The **convolution** is the core operation of a CNN. It's how the network "looks" at an image and identifies features.

Imagine sliding a small magnifying glass over a large picture. This magnifying glass is our **filter** (or **kernel**). The filter is a small matrix of weights. As it slides over the image, it performs an element-wise multiplication with the patch of the image it's currently on, and then sums up the results into a single pixel in the output image, called a **feature map** or **activation map**.

This process is repeated across the entire image. The key idea is that a specific filter is designed to "activate" (produce a high value) when it detects a specific feature it's looking for, such as a vertical edge, a horizontal edge, a specific color, or a certain texture.

Let's visualize this with a simple example.

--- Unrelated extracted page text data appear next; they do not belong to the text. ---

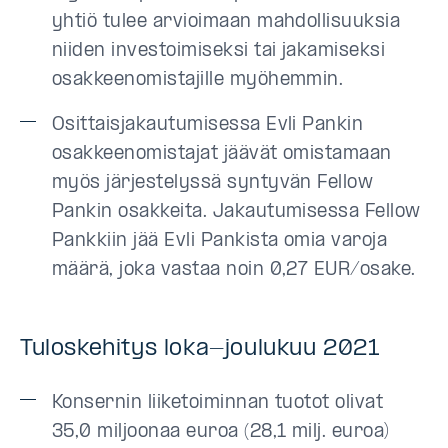
yhtiö tulee arvioimaan mahdollisuuksia
niiden investoimiseksi tai jakamiseksi
osakkeenomistajille myöhemmin.
Osittaisjakautumisessa Evli Pankin
osakkeenomistajat jäävät omistamaan
myös järjestelyssä syntyvän Fellow
Pankin osakkeita. Jakautumisessa Fellow
Pankkiin jää Evli Pankista omia varoja
määrä, joka vastaa noin 0,27 EUR/osake.
Tuloskehitys loka-joulukuu 2021
Konsernin liiketoiminnan tuotot olivat
35,0 miljoonaa euroa (28,1 milj. euroa)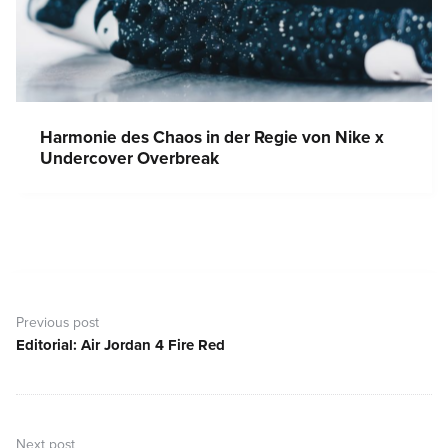
Harmonie des Chaos in der Regie von Nike x
Undercover Overbreak
Beitragsnavigation
Previous post
Editorial: Air Jordan 4 Fire Red
Previous
post:
Next post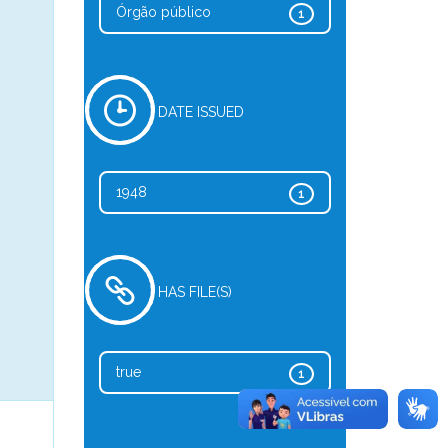
Órgão público
1
DATE ISSUED
1948
1
HAS FILE(S)
true
1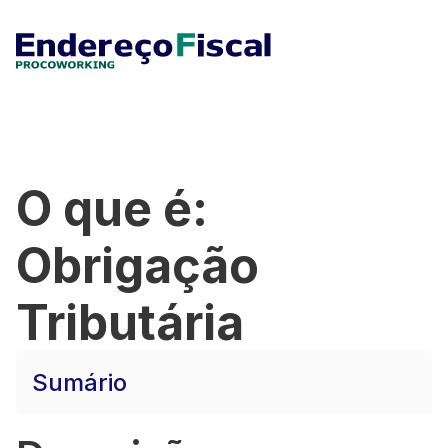
O que é:
Obrigação
Tributária
Sumário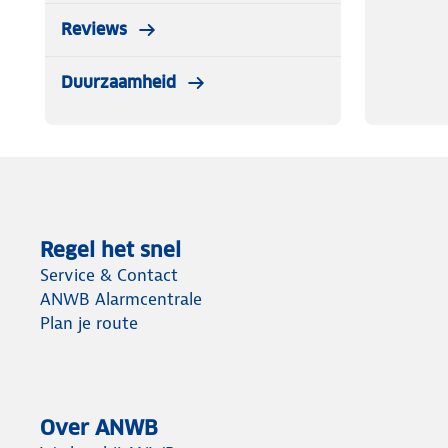
Reviews
Duurzaamheid
Regel het snel
Service & Contact
ANWB Alarmcentrale
Plan je route
Over ANWB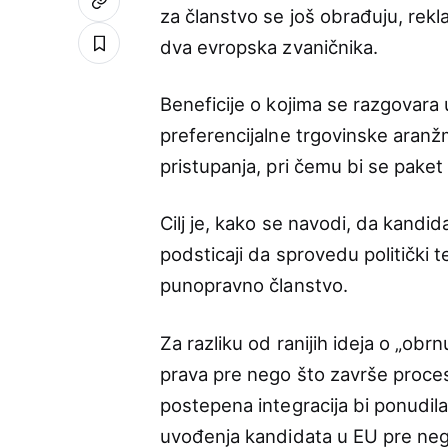
za članstvo se još obrađuju, rekla
dva evropska zvaničnika.
Beneficije o kojima se razgovara
preferencijalne trgovinske aranž
pristupanja, pri čemu bi se paket
Cilj je, kako se navodi, da kandi
podsticaji da sprovedu politički 
punopravno članstvo.
Za razliku od ranijih ideja o „obr
prava pre nego što završe proces
postepena integracija bi ponudil
uvođenja kandidata u EU pre ne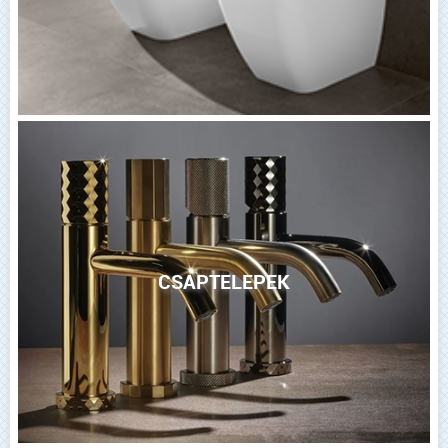
CSAPTELEPEK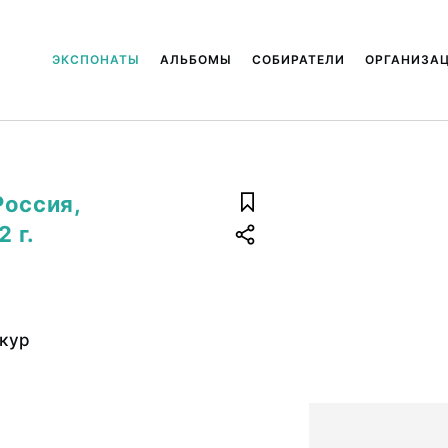
ЭКСПОНАТЫ
АЛЬБОМЫ
СОБИРАТЕЛИ
ОРГАНИЗА
Россия,
 г.
кур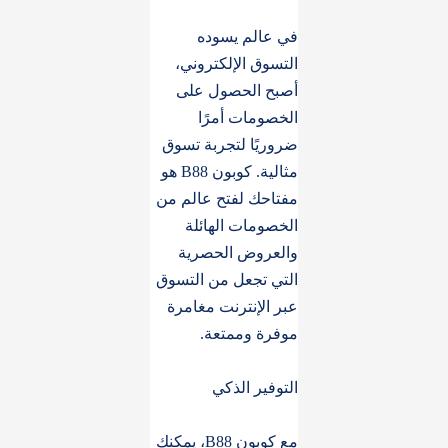
في عالم يسوده
التسوق الإلكتروني،
أصبح الحصول على
الخصومات أمرًا
ضروريًا لتجربة تسوق
مثالية. كوبون B88 هو
مفتاحك لفتح عالم من
الخصومات الهائلة
والعروض الحصرية
التي تجعل من التسوق
عبر الإنترنت مغامرة
موفرة وممتعة.
التوفير الذكي
مع كوبون B88، يمكنك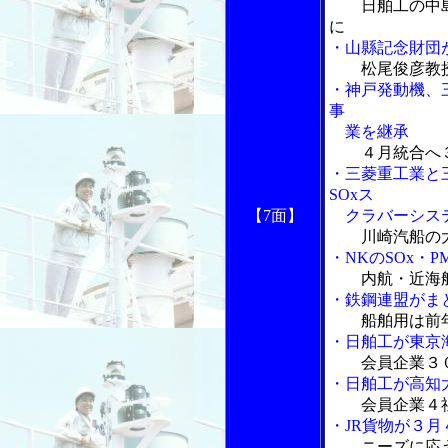
日舶工の中島
に
・山縣記念財団
松尾俊彦教
・神戸発動機、
事
業を継承
４月統合へ
・三菱重工業と
SOxス
【7面】
クラバーシステ
川崎汽船の
・NKのSOx・
内航・近海
・鉄鋼連盟がま
船舶用は前
・日舶工が東京
会員企業３
・日舶工が高知
会員企業４
・JR貨物が３
ニーズに応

We'll create a basic grayscale image and apply a well-known edge detection filter to see this in action.

In [None]:
# --- 2. Visualizing the Convolution Operation ---

# a) Create a simple grayscale image
# We'll create a 10x10 numpy array representing a grayscale image.
# The image will have a sharp vertical edge in the middle:
# - The left half will be black (pixel value 0).
# - The right half will be white (pixel value 255).
image = np.zeros((10, 10))
image[:, 5:] = 255

# b) Define a vertical edge detection filter (Sobel Operator)
# This filter is designed to have high values when it detects a vertical line.
# The positive values on the left and negative values on the right will create a
# strong response when slid over the vertical edge in our image.
vertical_edge_filter = np.array([
    [1, 0, -1],
    [2, 0, -2],
    [1, 0, -1]
])

# c) Apply the convolution
# We need to convert our numpy arrays to PyTorch tensors to use PyTorch's convolution functions.
# The dimensions need to be reshaped to match what PyTorch expects:
# [Batch Size, Channels, Height, Width]
# - Batch Size = 1: We are processing one image.
# - Channels = 1: It's a grayscale image (a color image would have 3 channels: R, G, B).
# - Height = 10, Width = 10: The dimensions of our image.
image_tensor = torch.from_numpy(image).float().unsqueeze(0).unsqueeze(0)
filter_tensor = torch.from_numpy(vertical_edge_filter).float().unsqueeze(0).unsqueeze(0)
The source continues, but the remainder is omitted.